[[ Information supplied open ]]

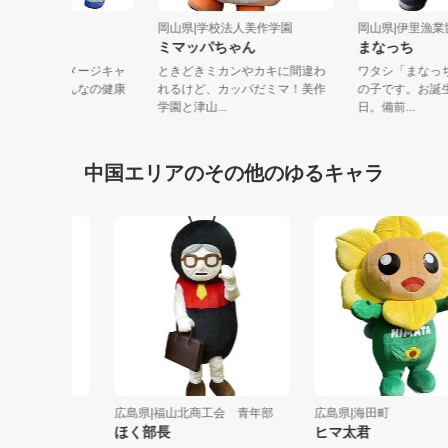
山県|高梁市
岡山県|学校法人美作学園
岡山県|伊
つ姫＆やまジイ
ミマッパちゃん
まなっち
梁市健康づくりイメージキャ
ときどきミカンやカキに間違わ
ワタシ「ま
クター。いつもみんなの健康
れるけど、カッパだミマ！美作
の子です。
考えてい...
学園と津山...
日。備前...
中国エリアのその他のゆるキャラ
広島県|福山北商工会 青年部
広島県|海田町
ほく部長
ヒマ太君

[[ Information supplied closed ]]

# Assignment:
Drop the images; return the entries above exactly as they appear.

# Solution to the problem:
山県|高梁市
岡山県|学校法人美作学園
岡山県|伊
つ姫＆やまジイ
ミマッパちゃん
まなっち
梁市健康づくりイメージキャ
ときどきミカンやカキに間違わ
ワタシ「ま
クター。いつもみんなの健康
れるけど、カッパだミマ！美作
の子です。
考えてい...
学園と津山...
日。備前...
中国エリアのその他のゆるキャラ
広島県|福山北商工会 青年部
広島県|海田町
ほく部長
ヒマ太君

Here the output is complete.